Greg! The Link Spam!!

Can you have a garden in New Zealand?  The entire existence of Reddit is justified with one post and its amazing comments.

Remembering Heartbreak High — ABC + ’90s nostalgia + Aussie teen drama = a No Award approved post!

According to Australian Screen curator, Tammy Burnstock, Heartbreak High was based on a stage play written by Robert Barrett, first published in 1988, which was adapted into the successful film The Heartbreak Kid (1993), starring Alex Dimitriades and Claudia Karvan. The 1993 film set out to be diverse and capture the ‘melting-pot’ Australia that, at the time, wasn’t being portrayed in shows like Neighbours or Home and Away. According to producer Ben Gannon (who would go on to become executive producer of Heartbreak High): “The Heartbreak Kid was presenting a world that we didn’t think was widely known outside of Australia; a multi-racial, urban, more ‘gritty’ high school. Up until Heartbreak, we didn’t feel that had ever been properly represented on film or television.”

This need for multiculturalism translated into the Hartley High inner city school setting; Heartbreak High not only offered seven seasons of diverse casting, but also explored racial tensions within the school setting. The pilot episode centered on character Rivers (Scott Major) repeatedly goading new student Jack Tran (Tai Nguyen), resulting in an after-school brawl.

The Guardian‘s series on Australian anthems is always good, but Liz is particularly keen on Clem Bastow’s remembrance of “! (The Song Formerly Known As)” by Regurgitator, an electro-punk tribute to the glories of staying home.  It’s been Liz’s personal theme song since she first heard it on Triple J, and gets more relevant to her life every year.

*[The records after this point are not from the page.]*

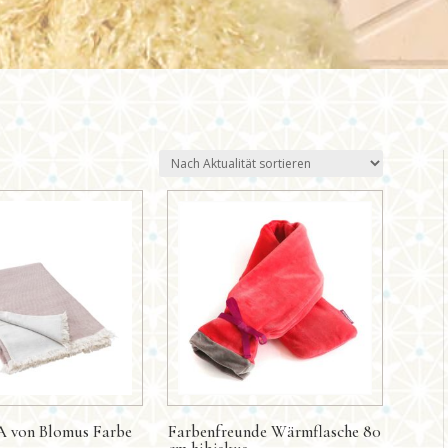
 von Blomus Farbe
Farbenfreunde Wärmflasche 80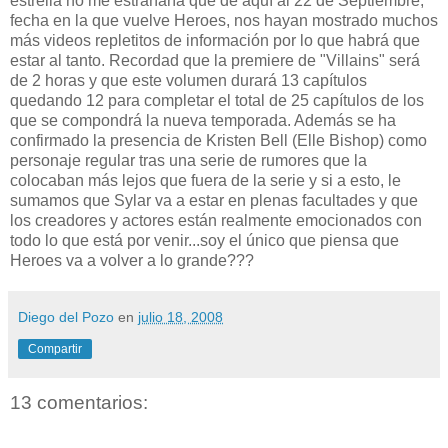
estrella no me estrañaría que de aquí al 22 de Septiembre,
fecha en la que vuelve Heroes, nos hayan mostrado muchos
más videos repletitos de información por lo que habrá que
estar al tanto. Recordad que la premiere de "Villains" será
de 2 horas y que este volumen durará 13 capítulos
quedando 12 para completar el total de 25 capítulos de los
que se compondrá la nueva temporada. Además se ha
confirmado la presencia de Kristen Bell (Elle Bishop) como
personaje regular tras una serie de rumores que la
colocaban más lejos que fuera de la serie y si a esto, le
sumamos que Sylar va a estar en plenas facultades y que
los creadores y actores están realmente emocionados con
todo lo que está por venir...soy el único que piensa que
Heroes va a volver a lo grande???
Diego del Pozo
en
julio 18, 2008
Compartir
13 comentarios: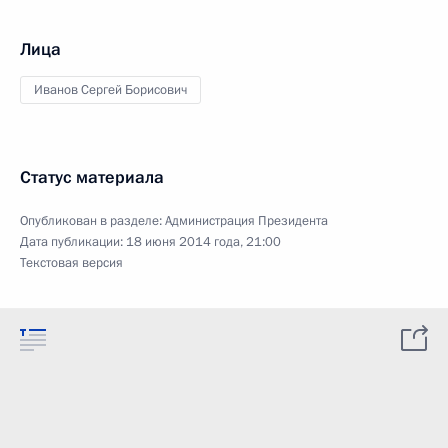
Лица
Иванов Сергей Борисович
Статус материала
Опубликован в разделе:
Администрация Президента
Дата публикации:
18 июня 2014 года, 21:00
Текстовая версия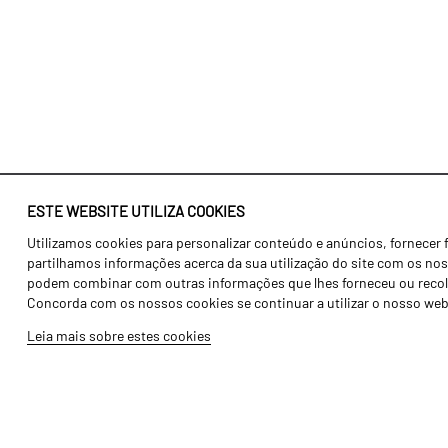
ESTE WEBSITE UTILIZA COOKIES
Utilizamos cookies para personalizar conteúdo e anúncios, fornecer 
Identidade
Agricultura
partilhamos informações acerca da sua utilização do site com os noss
História
Transportes
podem combinar com outras informações que lhes forneceu ou recolhid
Concorda com os nossos cookies se continuar a utilizar o nosso web
Fábrica / Produção
Gama Floresta
Leia mais sobre estes cookies
Recursos Humanos
Gama Vinha
Peças
Opcionais
Galeria de Vídeos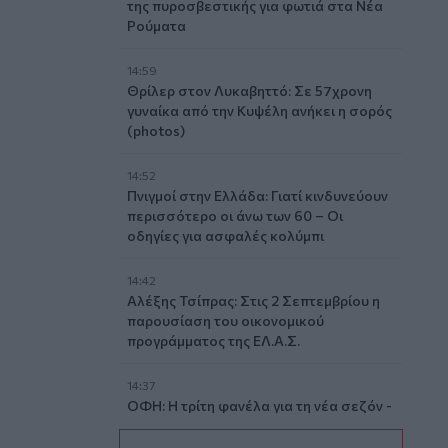
της πυροσβεστικής για φωτιά στα Νέα
Ρούματα
14:59
Θρίλερ στον Λυκαβηττό: Σε 57χρονη
γυναίκα από την Κυψέλη ανήκει η σορός
(photos)
14:52
Πνιγμοί στην Ελλάδα: Γιατί κινδυνεύουν
περισσότερο οι άνω των 60 – Οι
οδηγίες για ασφαλές κολύμπι
14:42
Αλέξης Τσίπρας: Στις 2 Σεπτεμβρίου η
παρουσίαση του οικονομικού
προγράμματος της ΕΛ.Α.Σ.
14:37
ΟΦΗ: Η τρίτη φανέλα για τη νέα σεζόν -
«Το πορτοκαλί που κουβαλά την
ιστορία μας»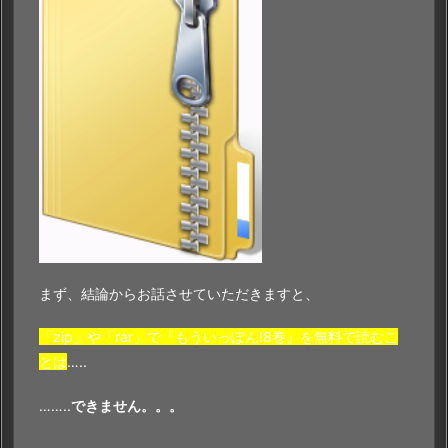
まず、結論からお話させていただきますと、
「zip」や「rar」で『もういっぽん!8巻』を無料で読むこ
とは
…..
……..
できません。。。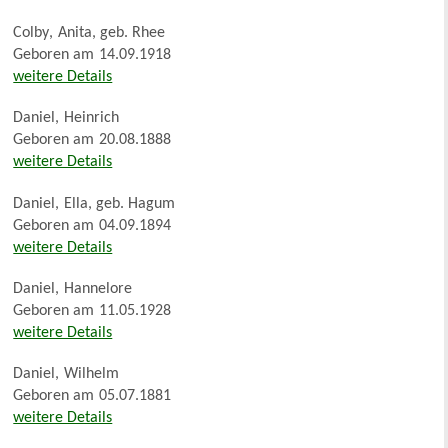
Colby
,
Anita, geb. Rhee
Geboren am
14.09.1918
weitere Details
Daniel
,
Heinrich
Geboren am
20.08.1888
weitere Details
Daniel
,
Ella, geb. Hagum
Geboren am
04.09.1894
weitere Details
Daniel
,
Hannelore
Geboren am
11.05.1928
weitere Details
Daniel
,
Wilhelm
Geboren am
05.07.1881
weitere Details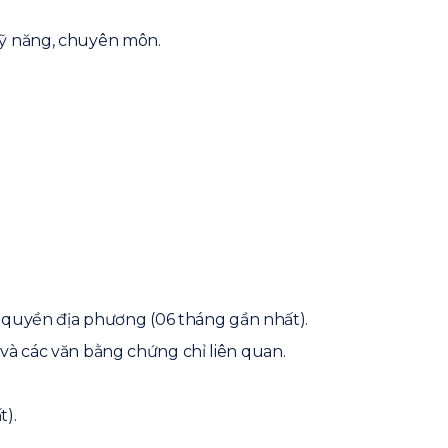
kỹ năng, chuyên môn.
h quyền địa phương (06 tháng gần nhất).
và các văn bằng chứng chỉ liên quan.
t).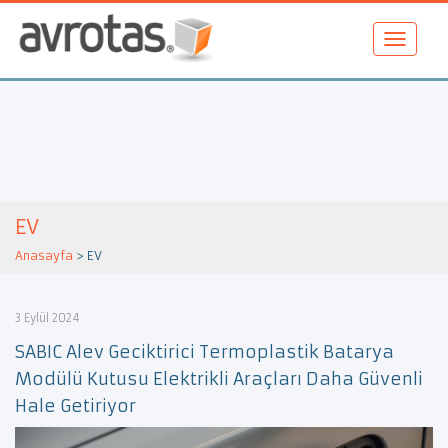
EV
Anasayfa
>
EV
3 Eylül 2024
SABIC Alev Geciktirici Termoplastik Batarya
Modülü Kutusu Elektrikli Araçları Daha Güvenli
Hale Getiriyor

We at No Award have little to contribute to the subject of Ferguson and the murder of Michael Brown, being Australian and not black.  We would mostly like to see our fellow Aussies being less smug about that “never happening hear”.  Guys, Australian cops have a long history of killing black children, and also black adults.  The only difference is, they’re less heavily armed over here, so they have to arrest you first.

But Larissa Behrendt says it better than we can: Indigenous Australia knows the cynicism exposed by Michael Brown’s killing in Ferguson.

Watching the events in Ferguson unfold raises similar questions about Australia’s own legal system. The parallel is immediately drawn with the failure to secure a conviction in the case of 36-year-old Cameron Mulrunji Doomadgee, who died in a Palm Island lockup over 10 years ago.

Mulrunji was picked up for singing “Who let the dogs out” at a police officer, Chris Hurley, who drove past him in the street. He was charged with public nuisance. He had been in police custody for only an hour when he died. An autopsy revealed four broken ribs, which had ruptured his liver and spleen.

Hurley was indicted for assault and manslaughter but acquitted in 2007. He is the only person ever charged over a death in custody of an Aboriginal person in Australia.

The Ferguson issue this week had Liz, at least, asking some questions about the grand jury, ie, WTF?  Luckily, The Conversation is here to outline the history of the grand jury and why they’re not that great a concept:  Only in America: why Australia is right not to have grand juries.

Mood whiplash:

One for Sleepy Hollow fans: what are Henry’s ethical obligations to Frank Irving as an attorney?  

Henry also has a significant conflict of interest with Irving, as Henry’s goal is to bring about the Apocalypse under the direction of Moloch, which goes against Irving’s interests.

Liz works in the legal industry, so she thinks about this sort of thing a lot.

Disability or Superpower?  Deaf identity in YA

Keighery is hearing, and had major qualms about writing a deaf protagonist. ‘The more I researched deaf experience, particularly the politics, the more worried I became. At times, it seemed an impossible task to represent such complexity. But I discussed these terrors with people whose opinions I respect. My sister told me it was good and correct that I felt fear, since it showed a healthy respect for the topic I was going to tackle.

(This strikes Liz as being good advice for any author writing about a culture or identity they have not lived for themselves.)